Order effects in the results of song contests: Evidence from the Eurovision and the New Wave

The results of song contests offer a unique opportunity to analyze possible distortions arising from various biases in performance evaluations using observational data. In this study we investigate the influence of contestants’ order of appearance on their ranking. We found that, in the New Wave Song Contest, expert judgments were significantly influenced by the contestant’s running number, an exogenous factor that, being assigned randomly, clearly did not influence the output quality. We also found weaker statistical evidence of such an ordering effect in Eurovision Song Contest finals of 2009–2012.
Keywords: ordering effects, cognitive bias, Eurovision, inter-rater agreement, judgment, ranking, voting

1 Introduction

Order effects can be a source of economic inefficiency in contexts where the quality of several candidates needs to be compared (Haan, Dijkstra & Dijkstra, 2005). Examples include job interviews and the grading of exams. In a health economics study it was found that the public’s willingness to pay for three different health programs appeared to depend on the order in which they were presented to respondents (Stewart, O’Shea, Donaldson & Shackley, 2002): the first program in any sequence enjoys the highest willingness to pay. The authors give a possible explanation: respondents may feel that they have met their social obligations once they have contributed to the first program on the list.
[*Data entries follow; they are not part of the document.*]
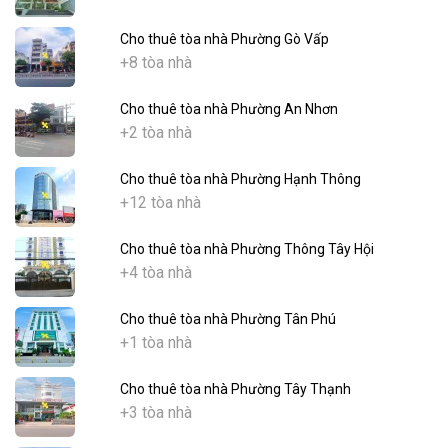
Cho thuê tòa nhà Phường Gò Vấp
+8 tòa nhà
Cho thuê tòa nhà Phường An Nhơn
+2 tòa nhà
Cho thuê tòa nhà Phường Hạnh Thông
+12 tòa nhà
Cho thuê tòa nhà Phường Thông Tây Hội
+4 tòa nhà
Cho thuê tòa nhà Phường Tân Phú
+1 tòa nhà
Cho thuê tòa nhà Phường Tây Thạnh
+3 tòa nhà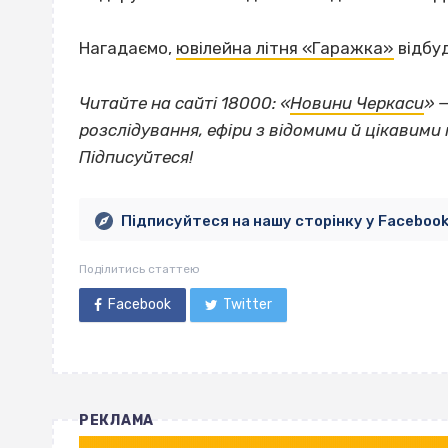
Нагадаємо,
ювілейна літня «Гаражка»
відбуд
Читайте на сайті 18000: «
Новини Черкаси
» 
розслідування, ефіри з відомими й цікавими 
Підписуйтеся!
Підписуйтеся на нашу сторінку у Faceboo
Поділитись статтею
Facebook
Twitter
РЕКЛАМА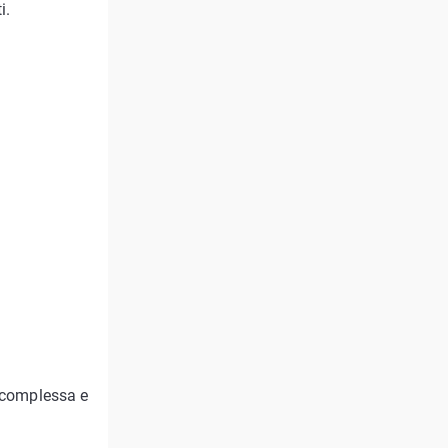
i.
o complessa e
Glejser and Heyndels (2001) and Haan et al. (2005) came to a conclusion that the order in which contestants perform in music competitions has a systematic influence on the final rankings, implying inefficiency in the jury’s decision making process. Glejser and Heyndels (2001) used the data from the Elisabeth International Music Competition, while Haan et al. (2005) used data from the Eurovision Song Contest. In each of these competitions serial position was determined through a random draw, but contestants who performed later in the sequence generally received higher scores. Any effect of the order in which people are assessed on performance evaluation means that the evaluation process is biased (Page & Page, 2010). The results of the above-mentioned studies agree with psychological studies that tested order effects in sequentially judged options (Bruine de Bruin, 2005; Bruine de Bruin & Keren, 2003) and can possibly be explained with the help of Tversky’s contrast theory (Tversky, 1977), according to which, when the subject focuses on a particular target stimulus (e.g., performance B), the features of that stimulus are weighted more heavily than the features of an alternative comparison stimulus (e.g., an earlier performance A). When options have unique positive features, the comparison process described above gives an advantage to option appearing in the second position. Increase of scores with serial position can be explained by the fact that participants of prestigious contests are usually high-level performers and thus have more unique positive than unique negative features.
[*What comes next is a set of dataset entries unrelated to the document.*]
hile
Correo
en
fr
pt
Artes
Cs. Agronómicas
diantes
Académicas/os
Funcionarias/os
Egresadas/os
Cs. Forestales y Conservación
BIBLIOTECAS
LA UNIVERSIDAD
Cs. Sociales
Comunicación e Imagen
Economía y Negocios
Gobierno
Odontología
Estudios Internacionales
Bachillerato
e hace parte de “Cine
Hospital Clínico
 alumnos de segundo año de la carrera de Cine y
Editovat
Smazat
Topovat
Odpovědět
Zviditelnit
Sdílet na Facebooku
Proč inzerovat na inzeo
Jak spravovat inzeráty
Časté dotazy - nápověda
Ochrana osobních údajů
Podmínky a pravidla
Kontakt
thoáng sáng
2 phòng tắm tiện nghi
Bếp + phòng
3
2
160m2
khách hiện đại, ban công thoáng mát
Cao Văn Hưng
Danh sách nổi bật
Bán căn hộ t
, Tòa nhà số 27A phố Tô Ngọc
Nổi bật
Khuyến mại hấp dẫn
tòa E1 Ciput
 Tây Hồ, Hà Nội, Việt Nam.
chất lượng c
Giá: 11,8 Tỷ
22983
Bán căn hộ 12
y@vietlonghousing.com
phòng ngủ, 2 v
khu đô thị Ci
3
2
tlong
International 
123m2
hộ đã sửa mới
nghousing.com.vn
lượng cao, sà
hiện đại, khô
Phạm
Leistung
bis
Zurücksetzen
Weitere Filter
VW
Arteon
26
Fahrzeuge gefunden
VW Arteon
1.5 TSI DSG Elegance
Another explanation of ordering effects was suggested by Unkelbach, Ostheimer, Fasold and Memmert (2012), who used the idea of calibration (development of an internal scale during a judgment series) and empirically showed that judgments become more extreme (not necessarily more positive) later in a series of judgments. In their experiments judges evaluated the same good (poor) performances as more positive (negative) at the end of a sequence compared to the beginning. Therefore, the calibration explanation of serial position effects in evaluative judgments predicts a positive relationship between the running number of a participant and her result only for good performances. However, neither of the theoretical explanations rules out the possibility of a negative or a non-monotonous relationship between the running number and the evaluation, which makes empirical evidence from different settings (music, sport, job interviews, etc.) especially valuable.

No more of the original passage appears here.